=== Materials provided ===

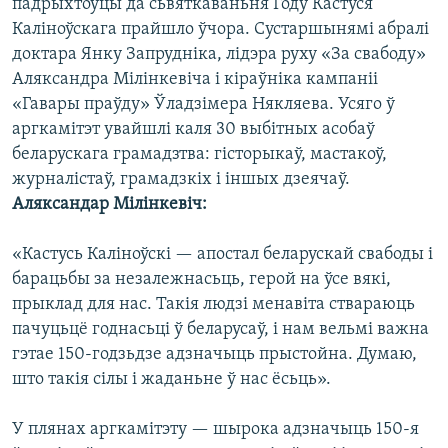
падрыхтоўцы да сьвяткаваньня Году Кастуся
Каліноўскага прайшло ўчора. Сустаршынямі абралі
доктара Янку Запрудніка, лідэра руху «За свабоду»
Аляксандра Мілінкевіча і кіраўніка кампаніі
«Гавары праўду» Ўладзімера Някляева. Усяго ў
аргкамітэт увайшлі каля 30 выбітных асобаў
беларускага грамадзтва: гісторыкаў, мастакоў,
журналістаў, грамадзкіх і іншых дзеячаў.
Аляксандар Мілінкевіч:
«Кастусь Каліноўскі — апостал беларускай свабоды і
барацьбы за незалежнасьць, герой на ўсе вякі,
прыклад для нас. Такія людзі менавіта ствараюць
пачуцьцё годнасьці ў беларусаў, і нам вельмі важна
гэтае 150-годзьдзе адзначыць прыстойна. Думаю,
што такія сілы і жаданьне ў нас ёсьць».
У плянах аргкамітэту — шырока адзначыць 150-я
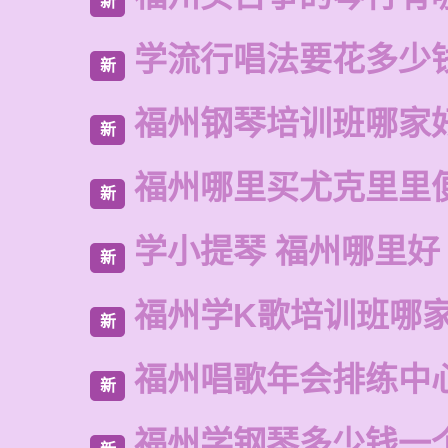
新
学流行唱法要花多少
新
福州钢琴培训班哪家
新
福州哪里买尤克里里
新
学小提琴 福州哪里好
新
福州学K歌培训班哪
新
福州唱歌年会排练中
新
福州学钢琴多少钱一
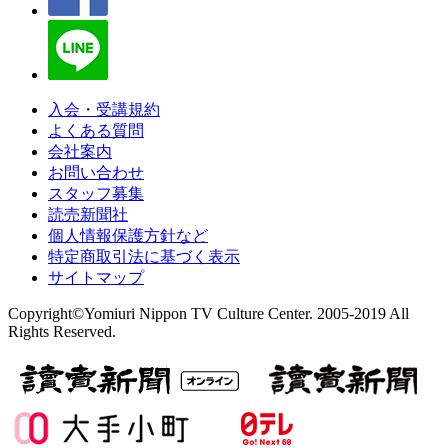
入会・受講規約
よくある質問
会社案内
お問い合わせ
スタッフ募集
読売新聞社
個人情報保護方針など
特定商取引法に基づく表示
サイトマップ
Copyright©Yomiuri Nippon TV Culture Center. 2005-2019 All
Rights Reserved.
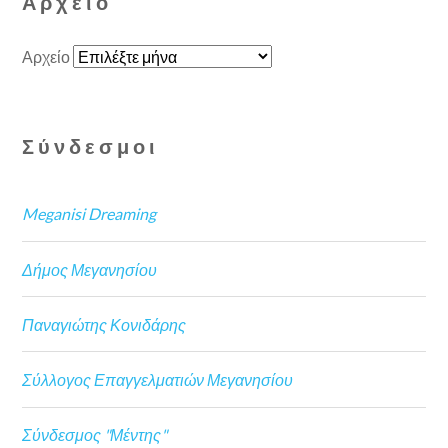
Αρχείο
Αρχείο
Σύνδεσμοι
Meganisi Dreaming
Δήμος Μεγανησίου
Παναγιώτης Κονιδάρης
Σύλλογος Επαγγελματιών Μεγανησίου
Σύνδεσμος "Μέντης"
---
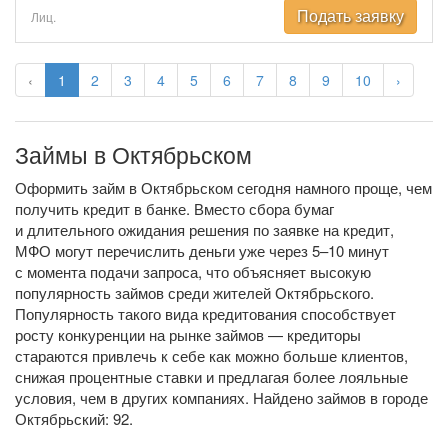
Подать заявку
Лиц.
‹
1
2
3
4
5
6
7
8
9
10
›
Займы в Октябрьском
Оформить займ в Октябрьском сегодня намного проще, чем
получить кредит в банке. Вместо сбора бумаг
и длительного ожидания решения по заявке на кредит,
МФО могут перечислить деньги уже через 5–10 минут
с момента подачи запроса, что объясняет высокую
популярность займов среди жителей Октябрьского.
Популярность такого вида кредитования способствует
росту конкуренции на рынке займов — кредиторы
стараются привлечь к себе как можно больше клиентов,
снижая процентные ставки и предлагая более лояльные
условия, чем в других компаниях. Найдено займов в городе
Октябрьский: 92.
---
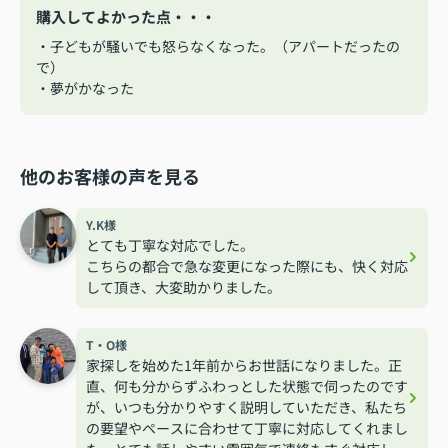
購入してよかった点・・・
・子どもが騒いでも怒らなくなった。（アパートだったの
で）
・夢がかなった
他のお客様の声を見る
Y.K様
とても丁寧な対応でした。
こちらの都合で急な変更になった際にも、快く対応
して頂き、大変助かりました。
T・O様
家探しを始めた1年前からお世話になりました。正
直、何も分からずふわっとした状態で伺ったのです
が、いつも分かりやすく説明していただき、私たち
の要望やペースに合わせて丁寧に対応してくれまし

=== Work order ===
Search the listing above for the word "адзначыць", and copy every line that has it.

=== Response to this task ===
гэтае 150-годзьдзе адзначыць прыстойна. Думаю,
У плянах аргкамітэту — шырока адзначыць 150-я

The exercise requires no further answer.